The focus of Creature is never upon Rollie Gibson, but for all that he delivers perhaps the story’s single most effective moment. As an outsider, Gibson is excluded from knowing just how thoroughly the locals do believe in Chase’s monster; they always have believed in it, as “an evil spirit”; and a voodoo ceremony follows the killings. (This is witnessed by Max and Elizabeth; the latter, a local herself but still her father’s daughter, is both annoyed and embarrassed by her fellow islanders’ conduct.) Gibson, meanwhile, is out with Chase, Richland and the SEALs.

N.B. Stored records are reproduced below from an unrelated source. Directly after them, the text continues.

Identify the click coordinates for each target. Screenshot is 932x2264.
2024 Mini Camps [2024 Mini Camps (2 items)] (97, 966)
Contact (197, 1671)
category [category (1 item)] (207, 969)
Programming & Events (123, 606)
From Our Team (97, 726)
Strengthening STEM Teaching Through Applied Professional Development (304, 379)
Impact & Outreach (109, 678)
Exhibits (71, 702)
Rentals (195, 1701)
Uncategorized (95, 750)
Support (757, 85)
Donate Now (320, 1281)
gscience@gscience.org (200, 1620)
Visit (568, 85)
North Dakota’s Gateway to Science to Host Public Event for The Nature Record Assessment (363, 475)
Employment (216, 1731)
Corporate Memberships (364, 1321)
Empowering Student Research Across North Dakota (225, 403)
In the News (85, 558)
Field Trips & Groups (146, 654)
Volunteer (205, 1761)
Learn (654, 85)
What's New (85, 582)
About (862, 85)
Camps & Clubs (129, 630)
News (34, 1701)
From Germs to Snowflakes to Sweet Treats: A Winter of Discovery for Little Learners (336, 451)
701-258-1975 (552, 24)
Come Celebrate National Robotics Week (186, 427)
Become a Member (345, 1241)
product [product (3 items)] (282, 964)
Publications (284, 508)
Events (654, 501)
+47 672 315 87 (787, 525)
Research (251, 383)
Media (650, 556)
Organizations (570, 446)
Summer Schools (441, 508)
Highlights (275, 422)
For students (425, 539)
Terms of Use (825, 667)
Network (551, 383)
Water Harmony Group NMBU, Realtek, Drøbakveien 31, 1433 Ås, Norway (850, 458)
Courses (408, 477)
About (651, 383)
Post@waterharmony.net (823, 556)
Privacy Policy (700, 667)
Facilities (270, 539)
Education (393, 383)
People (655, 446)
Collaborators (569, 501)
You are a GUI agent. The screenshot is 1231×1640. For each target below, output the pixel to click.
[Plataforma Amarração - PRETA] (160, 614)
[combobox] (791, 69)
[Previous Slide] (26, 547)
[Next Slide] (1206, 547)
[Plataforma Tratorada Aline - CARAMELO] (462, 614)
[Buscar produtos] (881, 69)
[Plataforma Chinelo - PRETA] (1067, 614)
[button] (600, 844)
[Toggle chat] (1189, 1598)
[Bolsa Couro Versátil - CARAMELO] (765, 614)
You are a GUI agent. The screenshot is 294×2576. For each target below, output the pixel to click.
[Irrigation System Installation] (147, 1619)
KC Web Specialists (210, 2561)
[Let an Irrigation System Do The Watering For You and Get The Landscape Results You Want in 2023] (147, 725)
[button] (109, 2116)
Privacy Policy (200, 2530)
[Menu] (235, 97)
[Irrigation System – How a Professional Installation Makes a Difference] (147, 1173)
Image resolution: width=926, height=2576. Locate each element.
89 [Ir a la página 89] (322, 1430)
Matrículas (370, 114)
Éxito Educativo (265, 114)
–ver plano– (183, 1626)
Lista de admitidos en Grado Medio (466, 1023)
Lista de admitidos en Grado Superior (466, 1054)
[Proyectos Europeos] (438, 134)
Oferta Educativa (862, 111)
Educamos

During their search, they stumble across what’s left of Adam Puckett – and without thinking about it, Gibson crosses himself. There has been a lot of talk about Rollie Gibson up to that point; much more, as it turns out, than was necessary. In that one simple, instinctive gesture, the yawning gulf between Gibson and the people whose acceptance he craves so desperately is achingly apparent. If there were more moments like that in Creature, understated yet still powerful, it would be a far stronger production.